Following on from the A/W14 couture show, AnOther break down the five codes of Chanel Couture

Iceberg-importing, mirage-creating, supermarket-fabricating Karl Lagerfeld amazed guests at the Chanel couture show, when they entered the Grand Palais to discover a surprisingly minimal décor and a collection of pared-down, ultra modern looks. Backstage after the show, the designer admitted to having been inspired by the pictures of Le Corbusier’s apartment in Paris, a space he had been reflecting on for quite some time, although, he said, he had never before found the time to develop the idea. Here are five ways in which Le Corbusier’s brutalist architecture and revolutionary ideas influenced the latest Chanel Couture show.

1. The setting
A scaled-down space and a pristine, white setting decorated only by digital fireplaces situated at either end of the catwalk (modeled after the ones Le Corbusier had in his Champs-Elysées terrace) were a startling change from the crammed shelves of March’s herculean Chanel Shopping Center show. The only extravagant licence was an antique baroque mirror above a mantel. More a functional reflection on the way history and modernity intertwine in fashion than a mere ornament. [See a timeline of shows at the Grand Palais here]

2. The concrete
In 1915 (the year in which Coco Chanel opened her first 'maison de couture' in Biarritz), Le Corbusier designed Dom-ino House, a prototype for mass housing inspired by classic proportions and sustained by reinforced concrete columns.
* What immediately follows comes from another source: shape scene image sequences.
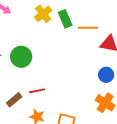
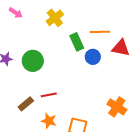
green rectangle: (65, 19) -> (77, 42), moved
blue circle: (106, 75) -> (93, 57), moved

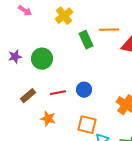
blue circle: (93, 57) -> (84, 90), moved
brown rectangle: (26, 104) -> (28, 96), moved
orange star: (49, 121) -> (48, 119), moved

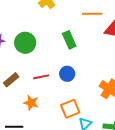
green rectangle: (86, 40) -> (69, 40), moved
orange square: (87, 125) -> (70, 109), turned -36

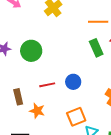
green rectangle: (69, 40) -> (96, 48), moved
brown rectangle: (11, 80) -> (18, 97), moved, turned -63

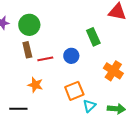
green rectangle: (96, 48) -> (93, 37), moved
brown rectangle: (18, 97) -> (27, 50), moved

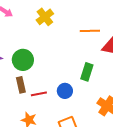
green rectangle: (93, 37) -> (87, 72), turned 42

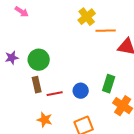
yellow cross: (45, 17) -> (87, 17), moved
green rectangle: (87, 72) -> (109, 84), moved

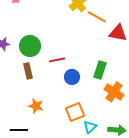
orange line: (106, 31) -> (97, 17), turned 30
red line: (55, 94) -> (57, 60), moved

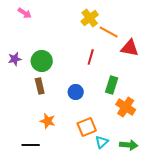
red line: (57, 60) -> (91, 57), moved, turned -63
blue circle: (72, 77) -> (76, 92), moved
Subsequently, concrete would become a staple of contemporary architecture. Karl Lagerfeld was reflecting on all that when he decided to make concrete the foundation of his collection. Cut into minuscule tiles sewn into tweed, they turned out to make a beautiful mosaic.

3. The flat shoes
Karl Lagerfeld is bored with long red carpet dresses and towering heels. Instead, he chose to build his silhouette on cycling shorts and above-the-knee skirts, worn with luxury flip flops in embroidered leather and grosgrain bows tied around the ankles. "I like the ease of a flat," said Karl, "the models can walk in those dresses like they’re nothing."

4. The 'coutureless' couture
The French word 'couture' means cutting and seaming, but, as Karl Lagerfeld cheekily said backstage, "this is haute couture without the couture." Rather than seamed and sewn, the garments were molded. Neoprene was given the same treatment as chiffon or tweed and embroidered with clear plastic flowers… The perfect way to bring couture into the new century.

5. The pregnant bride
This time, Karl’s bride (the show’s final look) was seven months pregnant : a provocative move away from the weigh of tradition and the values historically associated with couture. "I like pregnant women", he said, looking at Australian model Ashleigh Good, who was dressed in a stunning oval-shaped, chalk white dress complete with a cape embroidered in golden pearls. "She looks so elegant, so noble."